Work request: Wherever a line of the listing holds the string "practical", copy that line.

Records:
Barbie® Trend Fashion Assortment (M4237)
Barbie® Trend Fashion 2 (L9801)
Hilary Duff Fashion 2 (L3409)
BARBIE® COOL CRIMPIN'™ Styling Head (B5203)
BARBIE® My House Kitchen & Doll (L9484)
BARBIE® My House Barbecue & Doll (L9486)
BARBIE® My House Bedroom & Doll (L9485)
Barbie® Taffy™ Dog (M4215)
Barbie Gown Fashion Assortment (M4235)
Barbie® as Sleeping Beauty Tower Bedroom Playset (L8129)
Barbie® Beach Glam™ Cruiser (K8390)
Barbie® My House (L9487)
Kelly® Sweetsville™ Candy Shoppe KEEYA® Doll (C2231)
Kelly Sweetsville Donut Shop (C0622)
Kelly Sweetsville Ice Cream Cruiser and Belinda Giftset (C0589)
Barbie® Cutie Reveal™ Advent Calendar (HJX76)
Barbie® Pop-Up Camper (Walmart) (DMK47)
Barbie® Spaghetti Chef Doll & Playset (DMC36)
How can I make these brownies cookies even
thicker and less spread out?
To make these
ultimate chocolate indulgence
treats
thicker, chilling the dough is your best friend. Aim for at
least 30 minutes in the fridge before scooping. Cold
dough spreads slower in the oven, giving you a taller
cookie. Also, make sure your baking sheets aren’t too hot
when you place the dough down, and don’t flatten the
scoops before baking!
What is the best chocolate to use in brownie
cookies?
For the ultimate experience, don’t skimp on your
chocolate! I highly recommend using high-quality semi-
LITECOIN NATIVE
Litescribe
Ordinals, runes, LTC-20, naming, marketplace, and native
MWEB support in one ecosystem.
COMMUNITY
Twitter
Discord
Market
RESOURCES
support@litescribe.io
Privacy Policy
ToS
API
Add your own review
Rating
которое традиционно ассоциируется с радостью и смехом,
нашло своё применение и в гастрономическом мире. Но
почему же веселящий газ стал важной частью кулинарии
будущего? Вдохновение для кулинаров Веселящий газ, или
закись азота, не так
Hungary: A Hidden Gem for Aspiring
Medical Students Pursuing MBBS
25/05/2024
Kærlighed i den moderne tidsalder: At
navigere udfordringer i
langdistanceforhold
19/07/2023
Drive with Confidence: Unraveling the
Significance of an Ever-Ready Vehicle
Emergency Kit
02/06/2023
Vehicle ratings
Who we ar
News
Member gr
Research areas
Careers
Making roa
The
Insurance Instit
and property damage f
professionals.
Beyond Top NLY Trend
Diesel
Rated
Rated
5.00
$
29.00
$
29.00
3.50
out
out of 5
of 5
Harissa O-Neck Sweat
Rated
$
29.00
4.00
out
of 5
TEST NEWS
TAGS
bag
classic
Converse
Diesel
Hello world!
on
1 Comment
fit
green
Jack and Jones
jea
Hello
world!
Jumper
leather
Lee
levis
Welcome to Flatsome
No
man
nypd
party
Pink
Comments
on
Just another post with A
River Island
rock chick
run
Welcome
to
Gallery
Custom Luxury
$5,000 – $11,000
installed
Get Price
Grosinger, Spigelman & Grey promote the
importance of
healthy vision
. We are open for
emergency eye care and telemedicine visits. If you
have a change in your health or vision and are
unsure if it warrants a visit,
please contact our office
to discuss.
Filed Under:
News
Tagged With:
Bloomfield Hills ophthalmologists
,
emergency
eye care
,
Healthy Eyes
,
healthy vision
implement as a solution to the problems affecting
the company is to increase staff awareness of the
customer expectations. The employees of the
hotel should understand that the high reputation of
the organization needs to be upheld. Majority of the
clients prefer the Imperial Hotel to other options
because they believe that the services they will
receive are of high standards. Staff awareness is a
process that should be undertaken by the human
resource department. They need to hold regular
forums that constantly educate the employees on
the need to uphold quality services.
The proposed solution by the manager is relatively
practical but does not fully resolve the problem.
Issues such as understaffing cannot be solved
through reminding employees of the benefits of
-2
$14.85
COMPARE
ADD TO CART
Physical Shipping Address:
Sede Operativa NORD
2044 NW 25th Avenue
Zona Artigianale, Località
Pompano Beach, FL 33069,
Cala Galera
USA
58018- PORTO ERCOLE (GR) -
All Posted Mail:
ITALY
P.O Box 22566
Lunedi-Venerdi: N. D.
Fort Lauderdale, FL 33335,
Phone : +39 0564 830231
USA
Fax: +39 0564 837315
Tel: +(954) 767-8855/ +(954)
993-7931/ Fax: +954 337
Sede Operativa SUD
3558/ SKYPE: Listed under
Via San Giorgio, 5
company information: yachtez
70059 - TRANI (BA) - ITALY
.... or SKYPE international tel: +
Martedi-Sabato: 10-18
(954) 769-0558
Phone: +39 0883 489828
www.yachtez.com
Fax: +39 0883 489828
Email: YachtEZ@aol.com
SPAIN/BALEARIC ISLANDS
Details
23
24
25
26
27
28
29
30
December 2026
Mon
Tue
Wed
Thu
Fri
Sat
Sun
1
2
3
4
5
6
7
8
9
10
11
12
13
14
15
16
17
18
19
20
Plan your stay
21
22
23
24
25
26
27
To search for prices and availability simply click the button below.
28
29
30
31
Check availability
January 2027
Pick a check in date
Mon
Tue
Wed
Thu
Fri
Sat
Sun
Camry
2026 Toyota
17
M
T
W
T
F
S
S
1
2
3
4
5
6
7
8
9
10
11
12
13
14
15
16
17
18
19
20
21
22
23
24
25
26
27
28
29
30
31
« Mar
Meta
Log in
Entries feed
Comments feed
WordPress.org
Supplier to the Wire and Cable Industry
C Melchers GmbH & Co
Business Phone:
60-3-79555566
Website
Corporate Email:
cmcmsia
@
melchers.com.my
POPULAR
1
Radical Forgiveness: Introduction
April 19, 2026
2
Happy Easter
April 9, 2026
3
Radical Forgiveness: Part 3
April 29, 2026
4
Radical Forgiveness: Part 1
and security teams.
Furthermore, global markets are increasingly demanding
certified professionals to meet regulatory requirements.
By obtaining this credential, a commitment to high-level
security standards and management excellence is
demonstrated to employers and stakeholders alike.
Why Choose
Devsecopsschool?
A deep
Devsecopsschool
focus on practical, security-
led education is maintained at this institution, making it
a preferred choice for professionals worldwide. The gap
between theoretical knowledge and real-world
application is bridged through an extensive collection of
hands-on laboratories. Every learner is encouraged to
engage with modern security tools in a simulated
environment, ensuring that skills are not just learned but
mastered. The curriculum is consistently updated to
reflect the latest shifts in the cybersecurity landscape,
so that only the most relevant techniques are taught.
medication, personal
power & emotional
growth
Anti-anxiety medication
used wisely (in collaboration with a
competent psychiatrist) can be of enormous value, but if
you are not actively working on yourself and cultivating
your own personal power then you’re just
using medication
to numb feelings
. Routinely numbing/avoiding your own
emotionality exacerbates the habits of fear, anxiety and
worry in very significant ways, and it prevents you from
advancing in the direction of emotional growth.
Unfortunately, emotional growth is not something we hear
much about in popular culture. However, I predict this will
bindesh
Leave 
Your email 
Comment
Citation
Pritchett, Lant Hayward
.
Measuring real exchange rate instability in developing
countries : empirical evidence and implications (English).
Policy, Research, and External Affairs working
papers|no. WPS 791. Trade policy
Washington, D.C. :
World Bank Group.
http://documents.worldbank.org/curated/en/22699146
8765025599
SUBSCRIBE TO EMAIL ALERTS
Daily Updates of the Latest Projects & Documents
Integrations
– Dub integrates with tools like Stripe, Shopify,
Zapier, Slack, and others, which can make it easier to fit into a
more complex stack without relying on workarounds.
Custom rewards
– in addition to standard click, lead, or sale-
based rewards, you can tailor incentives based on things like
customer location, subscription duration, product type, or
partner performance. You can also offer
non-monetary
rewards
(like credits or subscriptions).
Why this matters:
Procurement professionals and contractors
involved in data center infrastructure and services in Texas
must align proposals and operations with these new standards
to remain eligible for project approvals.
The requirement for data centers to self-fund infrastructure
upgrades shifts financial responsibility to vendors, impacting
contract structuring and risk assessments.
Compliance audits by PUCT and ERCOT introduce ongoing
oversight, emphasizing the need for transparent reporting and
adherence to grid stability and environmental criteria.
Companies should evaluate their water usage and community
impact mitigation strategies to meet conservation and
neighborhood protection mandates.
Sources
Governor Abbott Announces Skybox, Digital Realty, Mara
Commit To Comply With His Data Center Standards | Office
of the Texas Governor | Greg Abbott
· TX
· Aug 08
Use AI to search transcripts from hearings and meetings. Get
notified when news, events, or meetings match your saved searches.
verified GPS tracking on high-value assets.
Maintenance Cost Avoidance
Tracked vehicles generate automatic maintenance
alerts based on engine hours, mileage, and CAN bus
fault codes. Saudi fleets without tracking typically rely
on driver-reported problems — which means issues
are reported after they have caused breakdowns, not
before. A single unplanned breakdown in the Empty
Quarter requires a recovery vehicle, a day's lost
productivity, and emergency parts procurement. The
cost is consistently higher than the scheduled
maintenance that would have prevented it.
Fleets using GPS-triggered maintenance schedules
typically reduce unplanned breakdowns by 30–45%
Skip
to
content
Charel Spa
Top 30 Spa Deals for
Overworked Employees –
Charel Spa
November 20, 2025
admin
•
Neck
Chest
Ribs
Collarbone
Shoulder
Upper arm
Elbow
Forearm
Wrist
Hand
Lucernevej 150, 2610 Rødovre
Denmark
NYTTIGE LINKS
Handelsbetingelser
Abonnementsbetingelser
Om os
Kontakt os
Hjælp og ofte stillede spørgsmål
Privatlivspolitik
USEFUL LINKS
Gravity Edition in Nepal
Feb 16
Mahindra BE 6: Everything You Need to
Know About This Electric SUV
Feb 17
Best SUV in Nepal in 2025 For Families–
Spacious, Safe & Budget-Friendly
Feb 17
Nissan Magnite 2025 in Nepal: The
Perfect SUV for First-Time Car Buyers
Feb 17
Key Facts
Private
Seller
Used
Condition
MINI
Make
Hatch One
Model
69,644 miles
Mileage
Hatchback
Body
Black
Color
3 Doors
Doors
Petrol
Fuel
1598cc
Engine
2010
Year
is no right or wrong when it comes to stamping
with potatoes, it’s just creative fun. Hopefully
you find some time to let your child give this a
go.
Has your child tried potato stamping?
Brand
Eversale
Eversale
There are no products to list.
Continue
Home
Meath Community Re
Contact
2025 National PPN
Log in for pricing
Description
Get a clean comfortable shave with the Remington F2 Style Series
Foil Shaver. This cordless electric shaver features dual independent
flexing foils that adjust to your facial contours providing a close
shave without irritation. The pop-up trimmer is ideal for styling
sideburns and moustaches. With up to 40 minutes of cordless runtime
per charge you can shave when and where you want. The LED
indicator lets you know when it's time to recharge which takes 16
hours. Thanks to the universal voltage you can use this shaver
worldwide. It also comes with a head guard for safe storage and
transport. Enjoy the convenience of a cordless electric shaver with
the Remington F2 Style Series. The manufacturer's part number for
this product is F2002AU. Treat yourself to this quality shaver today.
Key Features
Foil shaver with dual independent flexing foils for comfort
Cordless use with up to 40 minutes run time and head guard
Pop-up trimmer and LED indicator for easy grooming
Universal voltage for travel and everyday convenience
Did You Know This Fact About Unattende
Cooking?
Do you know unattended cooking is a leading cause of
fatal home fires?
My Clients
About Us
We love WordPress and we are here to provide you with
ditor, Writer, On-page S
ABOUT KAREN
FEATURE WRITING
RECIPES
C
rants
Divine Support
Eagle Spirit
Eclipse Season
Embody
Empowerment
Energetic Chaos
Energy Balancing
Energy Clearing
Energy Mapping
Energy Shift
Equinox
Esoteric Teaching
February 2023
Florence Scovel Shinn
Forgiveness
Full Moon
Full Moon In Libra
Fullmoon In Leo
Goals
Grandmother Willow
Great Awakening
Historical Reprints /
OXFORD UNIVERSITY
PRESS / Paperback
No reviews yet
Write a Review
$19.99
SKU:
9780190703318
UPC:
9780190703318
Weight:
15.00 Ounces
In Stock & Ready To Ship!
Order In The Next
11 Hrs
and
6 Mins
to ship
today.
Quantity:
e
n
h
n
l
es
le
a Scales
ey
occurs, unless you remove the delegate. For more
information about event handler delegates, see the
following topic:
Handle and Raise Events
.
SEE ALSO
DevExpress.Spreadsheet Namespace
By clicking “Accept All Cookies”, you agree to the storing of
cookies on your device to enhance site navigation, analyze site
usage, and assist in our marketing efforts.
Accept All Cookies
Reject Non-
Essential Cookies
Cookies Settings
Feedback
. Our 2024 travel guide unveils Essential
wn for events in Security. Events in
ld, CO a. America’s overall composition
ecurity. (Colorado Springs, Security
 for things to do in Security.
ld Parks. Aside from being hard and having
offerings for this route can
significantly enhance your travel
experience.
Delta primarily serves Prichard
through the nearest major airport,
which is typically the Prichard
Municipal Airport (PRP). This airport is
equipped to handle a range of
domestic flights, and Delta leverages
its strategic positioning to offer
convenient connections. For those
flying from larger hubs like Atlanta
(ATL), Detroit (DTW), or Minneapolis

Completed exercise:
practical but does not fully resolve the problem.
focus on practical, security-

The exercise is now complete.